Kubernetes 101: A beginner’s guide to container orchestration

A high level introduction to Kubernetes and it’s components

Harshita Sharma

Published in

Accredian

9 min readSep 15, 2023

Introduction

If you’re new to the world of container management and have ever wondered how leading tech companies effortlessly deploy and scale their applications, Kubernetes might just be the thing you’re looking for.

Think of Kubernetes as the traffic controller for your containerized applications. It ensures they run harmoniously, scaling up when needed and self-healing when things go awry.

Kubernetes(or K8s) was developed by Google and now maintained by the Cloud Native Computing Foundation (CNCF), it has become the de facto standard for container orchestration due to its robust features and active community support.

It’s an open-source container orchestration platform that simplifies the deployment, scaling, and management of containerized applications, which basically means that kubernetes helps you manage applications that are made up of hundreds or maybe thousands of containers and it helps you manage them in different environments like physical machines, virtual machines or cloud environments or even hybrid deployment environments.

What problems does Kubernetes solve?

The rise of microservices in almost every domain has also increased the usage of container technology to manage them and actually offer the perfect host for small independent applications.

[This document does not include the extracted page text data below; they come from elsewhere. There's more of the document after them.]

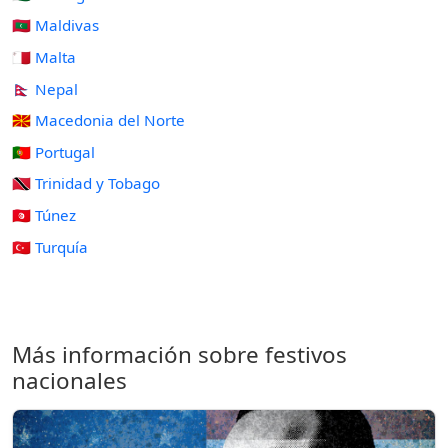
🇲🇻 Maldivas
🇲🇹 Malta
🇳🇵 Nepal
🇲🇰 Macedonia del Norte
🇵🇹 Portugal
🇹🇹 Trinidad y Tobago
🇹🇳 Túnez
🇹🇷 Turquía
Más información sobre festivos
nacionales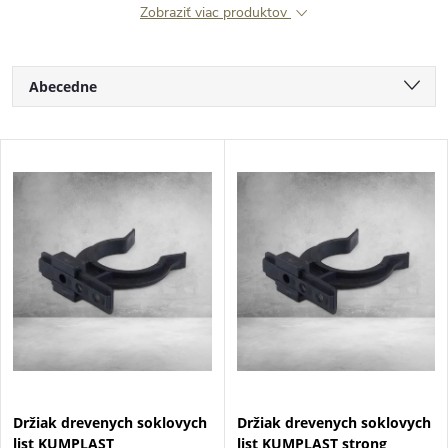
Zobraziť viac produktov
R
Abecedne
a
Najlacnejšie
V
Najdrahšie
d
ý
Najpredávanejšie
e
p
n
i
i
s
e
p
Držiak drevenych soklovych
Držiak drevenych soklovych
p
list KUMPLAST
list KUMPLAST strong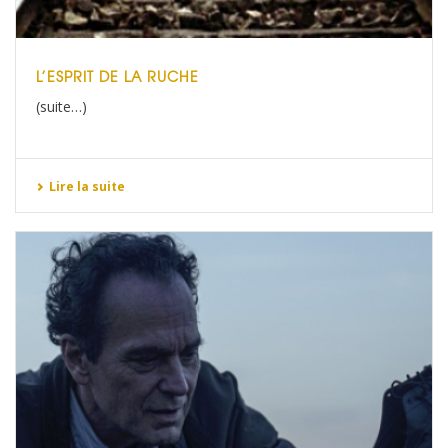
L’ESPRIT DE LA RUCHE
(suite…)
Lire la suite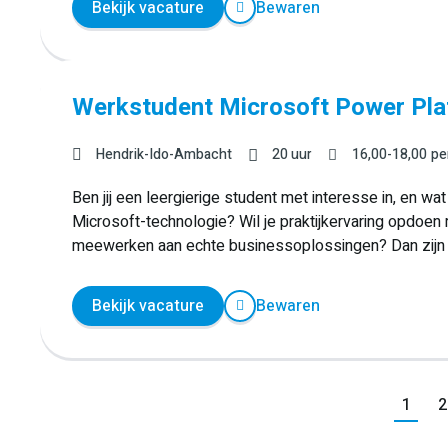
Bekijk vacature
Bewaren
Werkstudent Microsoft Power Pla
Hendrik-Ido-Ambacht
20 uur
16,00
-
18,00
pe
Ben jij een leergierige student met interesse in, en w
Microsoft-technologie? Wil je praktijkervaring opdoe
meewerken aan echte businessoplossingen? Dan zijn w
Bekijk vacature
Bewaren
Vorige
1
2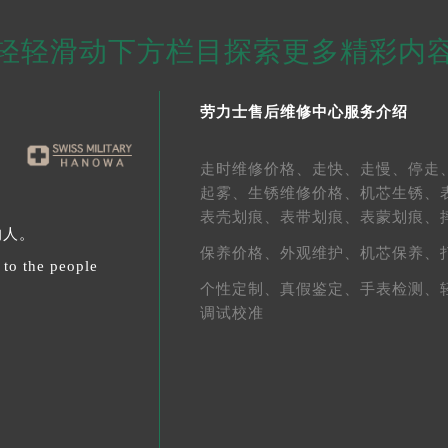
轻轻滑动下方栏目探索更多精彩内
劳力士售后维修中心服务介绍
走时维修价格、
走快、
走慢、
停走
起雾、
生锈维修价格、
机芯生锈、
表壳划痕、
表带划痕、
表蒙划痕、
的人。
保养价格、
外观维护、
机芯保养、
 to the people
个性定制、
真假鉴定、
手表检测、
调试校准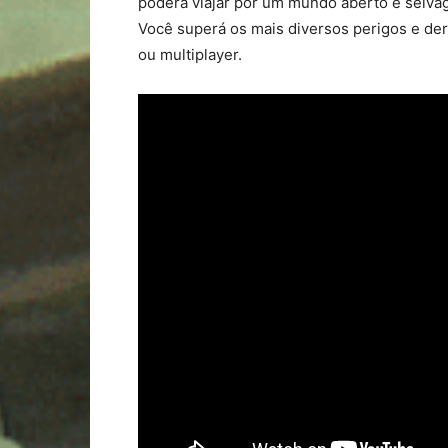
poderá viajar por um mundo aberto e selvag
Você superá os mais diversos perigos e der
ou multiplayer.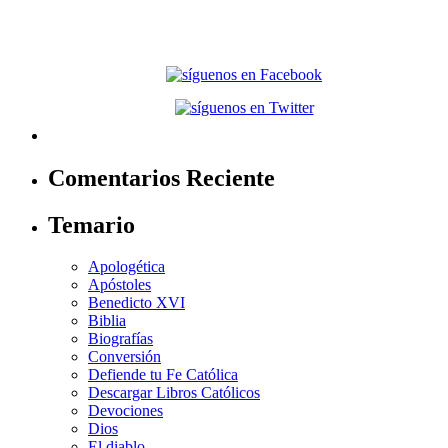
Comentarios Reciente
Temario
Apologética
Apóstoles
Benedicto XVI
Biblia
Biografías
Conversión
Defiende tu Fe Católica
Descargar Libros Católicos
Devociones
Dios
El diablo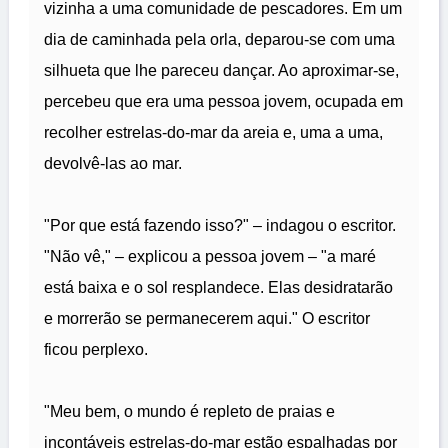
vizinha a uma comunidade de pescadores. Em um
dia de caminhada pela orla, deparou-se com uma
silhueta que lhe pareceu dançar. Ao aproximar-se,
percebeu que era uma pessoa jovem, ocupada em
recolher estrelas-do-mar da areia e, uma a uma,
devolvê-las ao mar.
"Por que está fazendo isso?" – indagou o escritor.
"Não vê," – explicou a pessoa jovem – "a maré
está baixa e o sol resplandece. Elas desidratarão
e morrerão se permanecerem aqui." O escritor
ficou perplexo.
"Meu bem, o mundo é repleto de praias e
incontáveis estrelas-do-mar estão espalhadas por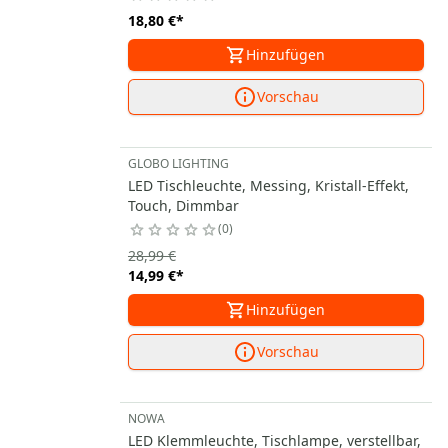
18,80 €
*
Hinzufügen
Vorschau
GLOBO LIGHTING
LED Tischleuchte, Messing, Kristall-Effekt,
Touch, Dimmbar
0
28,99 €
14,99 €
*
Hinzufügen
Vorschau
NOWA
LED Klemmleuchte, Tischlampe, verstellbar,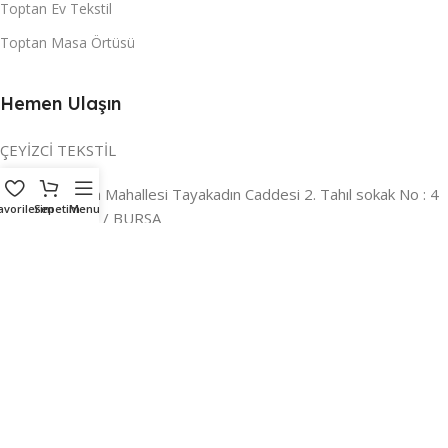
Toptan Ev Tekstil
Toptan Masa Örtüsü
Hemen Ulaşın
ÇEYİZCİ TEKSTİL
Adres:
Reyhan Mahallesi Tayakadın Caddesi 2. Tahıl sokak No : 4
avorilerim
Sepetim
Menu
/ a Osmangazi / BURSA
İLETİŞİM :
0224 221 47 30
WHATSAPP :
0 850 303 8148
Mail:
info@ceyizci.com
2023 Çeyizci. Her Hakkı Saklıdır.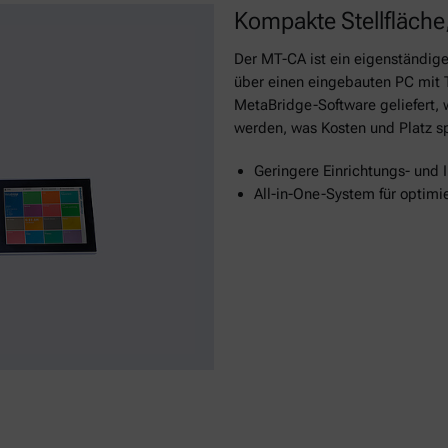
Kompakte Stellfläche
Der MT-CA ist ein eigenständiges
über einen eingebauten PC mit T
MetaBridge-Software geliefert, 
werden, was Kosten und Platz sp
Geringere Einrichtungs- und I
All-in-One-System für optimi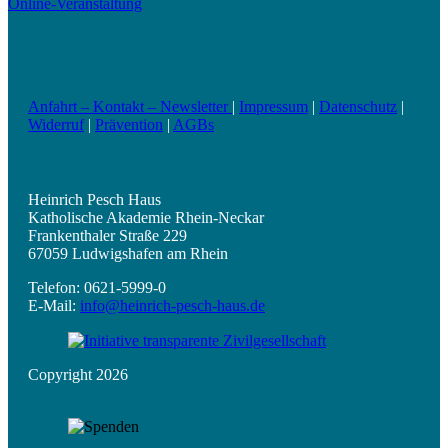
Online-Veranstaltung
Anfahrt – Kontakt – Newsletter
|
Impressum
|
Datenschutz
|
Widerruf
|
Prävention
|
AGBs
Heinrich Pesch Haus
Katholische Akademie Rhein-Neckar
Frankenthaler Straße 229
67059 Ludwigshafen am Rhein
Telefon: 0621-5999-0
E-Mail:
info@heinrich-pesch-haus.de
Copyright 2026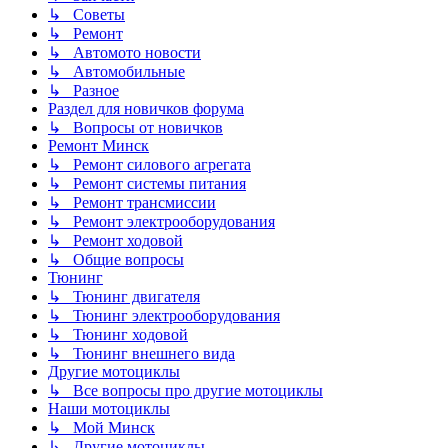
↳ Советы
↳ Ремонт
↳ Автомото новости
↳ Автомобильные
↳ Разное
Раздел для новичков форума
↳ Вопросы от новичков
Ремонт Минск
↳ Ремонт силового агрегата
↳ Ремонт системы питания
↳ Ремонт трансмиссии
↳ Ремонт электрооборудования
↳ Ремонт ходовой
↳ Общие вопросы
Тюнинг
↳ Тюнинг двигателя
↳ Тюнинг электрооборудования
↳ Тюнинг ходовой
↳ Тюнинг внешнего вида
Другие мотоциклы
↳ Все вопросы про другие мотоциклы
Наши мотоциклы
↳ Мой Минск
↳ Другие мотоциклы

Containers are a critical component in microservices architectures. They provide isolation, portability, and resource efficiency, allowing each microservice to run in its own self-contained environment with consistent behavior across different stages of development and deployment.

A Containerization illustration using Docker

Their integration with orchestration platforms like Kubernetes further enhances the management of microservices by automating deployment and scaling processes.

Features offered by orchestration tools, in our case Kubernetes:

High availability, that simply means there’s no downtime in your application, it’s always available to the user
Scalability or high performance based on the load i.e the number of people accessing your application
Disaster Recovery, i.e the platform can help backup and restoration of data in case of emergencies. The container can run from the latest state after the recovery without losing information

The architecture of Kubernetes

To understand the architecture distinctly, lets take a look at different components and how are they interlinked.

Nodes:

The fundamental unit of Kubernetes is a node. A node is basically a physical or virtual machine. Therefore a node helps you to understanding a machine as just a CPU and RAM resources that can be utilized.

Cluster:

Kubernetes operates in clusters. As the name suggests, a cluster is a combination of nodes and as node is the most basic unit, a cluster is made out of atleast one node.

What a cluster does is pools all it’s resources together and works kind of like a hivemind. If there’s a discrepancy in one node, the cluster takes care of that and doesn’t let it affect the application.

As already established, it’s made of atleast one master node (or control plane), and connected to it are the worker nodes ( or simply nodes). These consist of a Kubelet, which is the primary node agent, i.e it helps clusters to communicate to each other and running different application processes.

The worker node is where all the applications are deployed and actual work happens. It has a different number of containers deployed and running depending upon how the workload is distributed.

So what does the master node do?

The master node runs several kubernetes processes that are absolutely necessary to run and manage the cluster properly. These processes are:

API Server: The API server is the central component that exposes the Kubernetes API. It handles incoming RESTful API requests, performs authentication, authorization, validation, and triggers actions accordingly. Clients interact with the API server to manage resources in the cluster.
etcd: It’s a highly available distributed key-value store used as Kubernetes’ backing store for all cluster data, including configuration settings, object metadata, and current state. It is a crucial component for maintaining cluster consistency and durability.
Controller Manager: This is responsible for running controller processes that regulate the state of the system. Controllers include the Replication Controller (for managing replicas of pods), the Node Controller (for monitoring node health) etc.
Scheduler: The Scheduler watches for newly created pods with no assigned node and decides which node they should run on. It takes factors like resource requirements, node affinity, and other policies into account to make placement decisions.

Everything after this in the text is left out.